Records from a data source
------
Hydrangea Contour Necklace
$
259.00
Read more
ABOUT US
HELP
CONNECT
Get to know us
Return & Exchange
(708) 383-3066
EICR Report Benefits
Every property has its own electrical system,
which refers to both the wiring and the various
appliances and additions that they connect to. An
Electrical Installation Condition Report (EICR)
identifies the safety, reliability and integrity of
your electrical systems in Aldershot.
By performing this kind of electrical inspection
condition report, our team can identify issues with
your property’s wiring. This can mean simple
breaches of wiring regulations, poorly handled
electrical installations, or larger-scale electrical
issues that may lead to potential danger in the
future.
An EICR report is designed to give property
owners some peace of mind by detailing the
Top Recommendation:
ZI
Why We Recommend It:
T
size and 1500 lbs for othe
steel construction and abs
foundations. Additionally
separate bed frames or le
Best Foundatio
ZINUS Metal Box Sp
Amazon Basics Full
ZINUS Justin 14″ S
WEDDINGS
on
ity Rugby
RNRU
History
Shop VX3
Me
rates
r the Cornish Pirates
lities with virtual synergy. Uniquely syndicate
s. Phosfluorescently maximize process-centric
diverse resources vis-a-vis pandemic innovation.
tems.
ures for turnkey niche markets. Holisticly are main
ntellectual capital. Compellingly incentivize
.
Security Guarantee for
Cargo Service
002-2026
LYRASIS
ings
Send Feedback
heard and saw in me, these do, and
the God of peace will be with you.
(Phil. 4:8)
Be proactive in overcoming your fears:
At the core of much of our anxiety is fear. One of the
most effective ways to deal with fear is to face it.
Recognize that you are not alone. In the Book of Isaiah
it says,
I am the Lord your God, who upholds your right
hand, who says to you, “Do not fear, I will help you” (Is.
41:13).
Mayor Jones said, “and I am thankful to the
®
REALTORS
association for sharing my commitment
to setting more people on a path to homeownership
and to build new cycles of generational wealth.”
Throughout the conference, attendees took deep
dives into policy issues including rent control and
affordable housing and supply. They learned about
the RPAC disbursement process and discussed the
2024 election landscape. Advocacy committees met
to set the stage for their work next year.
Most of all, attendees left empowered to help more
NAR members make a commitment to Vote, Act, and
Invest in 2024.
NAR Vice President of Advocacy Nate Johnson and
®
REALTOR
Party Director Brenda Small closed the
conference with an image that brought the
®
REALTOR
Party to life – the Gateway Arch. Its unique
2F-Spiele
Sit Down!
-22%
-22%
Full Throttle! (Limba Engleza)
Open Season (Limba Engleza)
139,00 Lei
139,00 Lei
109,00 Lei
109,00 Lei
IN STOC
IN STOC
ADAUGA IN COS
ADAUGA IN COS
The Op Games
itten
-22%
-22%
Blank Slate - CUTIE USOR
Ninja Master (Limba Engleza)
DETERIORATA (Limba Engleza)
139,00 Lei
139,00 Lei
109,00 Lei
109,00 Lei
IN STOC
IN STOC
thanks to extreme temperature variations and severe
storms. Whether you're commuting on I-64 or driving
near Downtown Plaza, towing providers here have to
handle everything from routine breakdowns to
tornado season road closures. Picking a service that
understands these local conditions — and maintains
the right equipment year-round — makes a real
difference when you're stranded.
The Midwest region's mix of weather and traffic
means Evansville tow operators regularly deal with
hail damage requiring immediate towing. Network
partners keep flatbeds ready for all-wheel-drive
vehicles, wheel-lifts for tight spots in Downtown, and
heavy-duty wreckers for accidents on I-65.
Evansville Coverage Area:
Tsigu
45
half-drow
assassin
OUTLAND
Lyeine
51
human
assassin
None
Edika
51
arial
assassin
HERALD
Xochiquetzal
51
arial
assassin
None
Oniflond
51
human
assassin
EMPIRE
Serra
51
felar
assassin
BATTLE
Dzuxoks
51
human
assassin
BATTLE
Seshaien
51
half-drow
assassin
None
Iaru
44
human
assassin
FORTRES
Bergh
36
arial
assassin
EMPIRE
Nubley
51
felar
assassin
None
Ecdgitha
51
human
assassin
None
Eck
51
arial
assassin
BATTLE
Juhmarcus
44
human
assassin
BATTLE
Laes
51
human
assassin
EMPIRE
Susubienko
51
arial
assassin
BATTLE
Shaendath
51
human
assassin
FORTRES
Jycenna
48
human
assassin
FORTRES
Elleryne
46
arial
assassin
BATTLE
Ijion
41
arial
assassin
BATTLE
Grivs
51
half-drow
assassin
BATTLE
------
» DIRECTIONS
Check each line of the records above for the string "says", and report every line that has it.

» WRITTEN RESPONSE
it says,
hand, who says to you, “Do not fear, I will help you” (Is.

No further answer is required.